INPUT RECORDS START

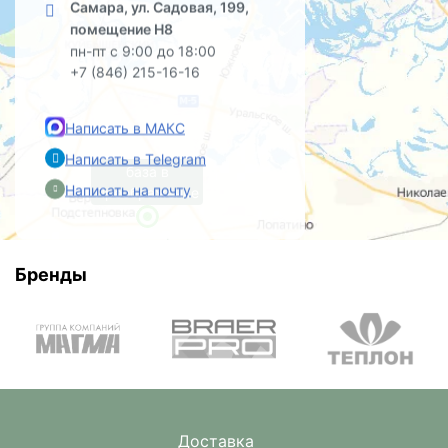
Самара, ул. Садовая, 199,
помещение Н8
пн-пт с 9:00 до 18:00
+7 (846) 215-16-16
Написать в МАКС
Написать в Telegram
база в
Написать на почту
Преображенке
Бренды
Доставка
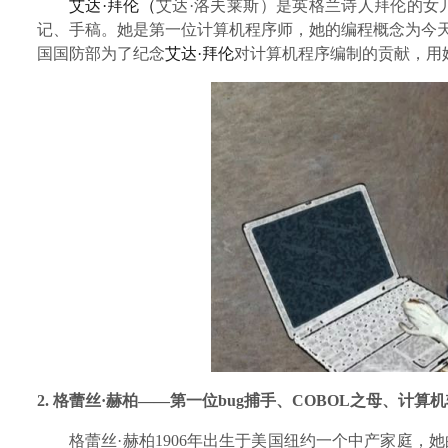
艾达·拜伦
（
艾达·洛夫莱斯）是英格兰诗人拜伦的女
记、手稿
。她是第一位计算机程序师，她的编程概念为今
国国防部为了纪念
艾达·拜伦
对计算机程序编制的贡献，用
2.
格蕾丝·赫柏——第一位b
ug
捕手、
COBOL之母
、计算机
格蕾丝·赫柏
1906年出生于美国纽约一个中产家庭，
她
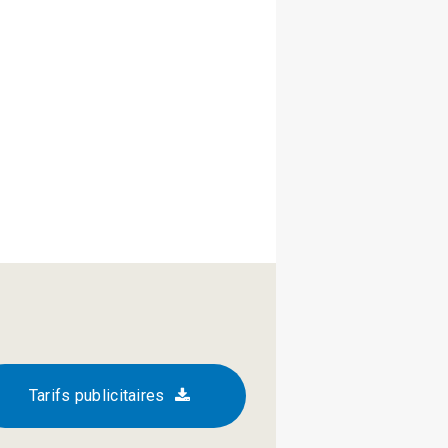
Tarifs publicitaires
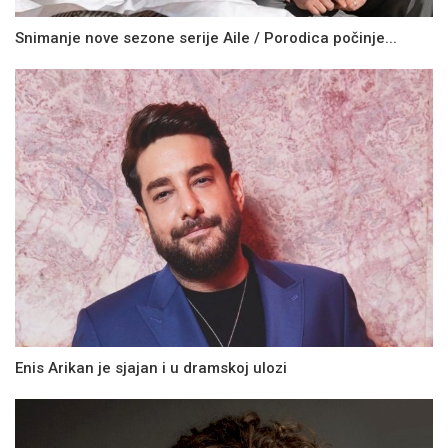
Snimanje nove sezone serije Aile / Porodica počinje...
Enis Arikan je sjajan i u dramskoj ulozi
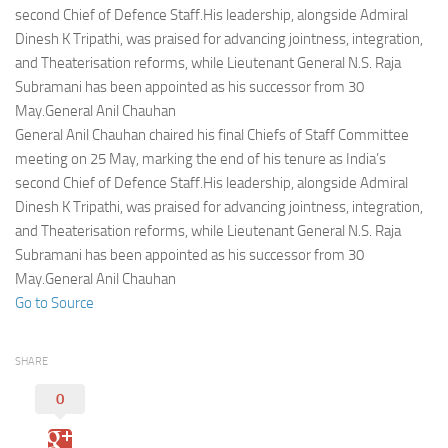
Eventi
second Chief of Defence Staff.His leadership, alongside Admiral
Dinesh K Tripathi, was praised for advancing jointness, integration,
and Theaterisation reforms, while Lieutenant General N.S. Raja
Subramani has been appointed as his successor from 30
May.General Anil Chauhan
General Anil Chauhan chaired his final Chiefs of Staff Committee
meeting on 25 May, marking the end of his tenure as India’s
second Chief of Defence Staff.His leadership, alongside Admiral
Dinesh K Tripathi, was praised for advancing jointness, integration,
and Theaterisation reforms, while Lieutenant General N.S. Raja
Subramani has been appointed as his successor from 30
May.General Anil Chauhan
Go to Source
SHARE
0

INPUT RECORDS END

▸ EXERCISE DETAILS
Copy the final stretch of lines, starting at the one that holds "помещение Н8" and ending at the last line of the data, exactly; omit pictures.

▸ ANSWER BELOW
помещение Н8
пн-пт с 9:00 до 18:00
+7 (846) 215-16-16
Написать в МАКС
Написать в Telegram
база в
Написать на почту
Преображенке
Бренды
Доставка
艾达·拜伦
（
艾达·洛夫莱斯）是英格兰诗人拜伦的女
记、手稿
。她是第一位计算机程序师，她的编程概念为今
国国防部为了纪念
艾达·拜伦
对计算机程序编制的贡献，用
2.
格蕾丝·赫柏——第一位b
ug
捕手、
COBOL之母
、计算机
格蕾丝·赫柏
1906年出生于美国纽约一个中产家庭，
她
Tarifs publicitaires
Snimanje nove sezone serije Aile / Porodica počinje...
Enis Arikan je sjajan i u dramskoj ulozi
Eventi
second Chief of Defence Staff.His leadership, alongside Admiral
Dinesh K Tripathi, was praised for advancing jointness, integration,
and Theaterisation reforms, while Lieutenant General N.S. Raja
Subramani has been appointed as his successor from 30
May.General Anil Chauhan
General Anil Chauhan chaired his final Chiefs of Staff Committee
meeting on 25 May, marking the end of his tenure as India’s
second Chief of Defence Staff.His leadership, alongside Admiral
Dinesh K Tripathi, was praised for advancing jointness, integration,
and Theaterisation reforms, while Lieutenant General N.S. Raja
Subramani has been appointed as his successor from 30
May.General Anil Chauhan
Go to Source
SHARE
0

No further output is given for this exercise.